Aim of the exercise:
All of the data is to be copied without a single change.

Task input:
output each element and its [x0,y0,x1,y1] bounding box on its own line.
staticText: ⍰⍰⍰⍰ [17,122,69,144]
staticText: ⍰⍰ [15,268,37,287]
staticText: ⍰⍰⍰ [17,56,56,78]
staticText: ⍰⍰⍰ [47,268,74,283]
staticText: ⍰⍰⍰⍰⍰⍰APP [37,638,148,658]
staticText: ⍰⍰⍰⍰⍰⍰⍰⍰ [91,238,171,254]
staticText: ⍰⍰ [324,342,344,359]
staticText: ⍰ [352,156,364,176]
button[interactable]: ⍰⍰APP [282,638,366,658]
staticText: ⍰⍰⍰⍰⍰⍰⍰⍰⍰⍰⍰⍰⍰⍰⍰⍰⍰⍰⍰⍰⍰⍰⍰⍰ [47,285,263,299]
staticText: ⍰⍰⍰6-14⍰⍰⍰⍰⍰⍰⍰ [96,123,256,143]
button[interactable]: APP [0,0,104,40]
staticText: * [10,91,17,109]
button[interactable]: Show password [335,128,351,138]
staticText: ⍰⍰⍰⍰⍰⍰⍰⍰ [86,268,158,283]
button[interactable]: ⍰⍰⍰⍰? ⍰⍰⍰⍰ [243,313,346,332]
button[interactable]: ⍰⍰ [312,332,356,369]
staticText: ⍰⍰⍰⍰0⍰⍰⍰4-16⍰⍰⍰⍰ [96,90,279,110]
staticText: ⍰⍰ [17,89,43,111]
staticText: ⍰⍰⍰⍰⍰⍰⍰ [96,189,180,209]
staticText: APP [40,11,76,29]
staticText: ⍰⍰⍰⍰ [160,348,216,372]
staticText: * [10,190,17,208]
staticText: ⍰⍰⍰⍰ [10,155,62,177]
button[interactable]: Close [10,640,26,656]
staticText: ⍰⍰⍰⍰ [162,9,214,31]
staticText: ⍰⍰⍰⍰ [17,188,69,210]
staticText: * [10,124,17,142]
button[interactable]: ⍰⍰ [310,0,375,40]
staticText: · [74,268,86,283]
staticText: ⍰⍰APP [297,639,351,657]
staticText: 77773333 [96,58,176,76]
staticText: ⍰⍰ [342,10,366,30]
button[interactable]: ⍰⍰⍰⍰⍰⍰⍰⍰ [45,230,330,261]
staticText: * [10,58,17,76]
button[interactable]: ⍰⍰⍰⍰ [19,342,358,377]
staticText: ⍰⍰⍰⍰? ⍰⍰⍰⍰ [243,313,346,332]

Output:
output each element and its [x0,y0,x1,y1] bounding box on its own line.
staticText: ⍰⍰⍰⍰ [17,122,69,144]
staticText: ⍰⍰ [15,268,37,287]
staticText: ⍰⍰⍰ [17,56,56,78]
staticText: ⍰⍰⍰ [47,268,74,283]
staticText: ⍰⍰⍰⍰⍰⍰APP [37,638,148,658]
staticText: ⍰⍰⍰⍰⍰⍰⍰⍰ [91,238,171,254]
staticText: ⍰⍰ [324,342,344,359]
staticText: ⍰ [352,156,364,176]
button[interactable]: ⍰⍰APP [282,638,366,658]
staticText: ⍰⍰⍰⍰⍰⍰⍰⍰⍰⍰⍰⍰⍰⍰⍰⍰⍰⍰⍰⍰⍰⍰⍰⍰ [47,285,263,299]
staticText: ⍰⍰⍰6-14⍰⍰⍰⍰⍰⍰⍰ [96,123,256,143]
button[interactable]: APP [0,0,104,40]
staticText: * [10,91,17,109]
button[interactable]: Show password [335,128,351,138]
staticText: ⍰⍰⍰⍰⍰⍰⍰⍰ [86,268,158,283]
button[interactable]: ⍰⍰⍰⍰? ⍰⍰⍰⍰ [243,313,346,332]
button[interactable]: ⍰⍰ [312,332,356,369]
staticText: ⍰⍰⍰⍰0⍰⍰⍰4-16⍰⍰⍰⍰ [96,90,279,110]
staticText: ⍰⍰ [17,89,43,111]
staticText: ⍰⍰⍰⍰⍰⍰⍰ [96,189,180,209]
staticText: APP [40,11,76,29]
staticText: ⍰⍰⍰⍰ [160,348,216,372]
staticText: * [10,190,17,208]
staticText: ⍰⍰⍰⍰ [10,155,62,177]
button[interactable]: Close [10,640,26,656]
staticText: ⍰⍰⍰⍰ [162,9,214,31]
staticText: ⍰⍰⍰⍰ [17,188,69,210]
staticText: * [10,124,17,142]
button[interactable]: ⍰⍰ [310,0,375,40]
staticText: · [74,268,86,283]
staticText: ⍰⍰APP [297,639,351,657]
staticText: 77773333 [96,58,176,76]
staticText: ⍰⍰ [342,10,366,30]
button[interactable]: ⍰⍰⍰⍰⍰⍰⍰⍰ [45,230,330,261]
staticText: * [10,58,17,76]
button[interactable]: ⍰⍰⍰⍰ [19,342,358,377]
staticText: ⍰⍰⍰⍰? ⍰⍰⍰⍰ [243,313,346,332]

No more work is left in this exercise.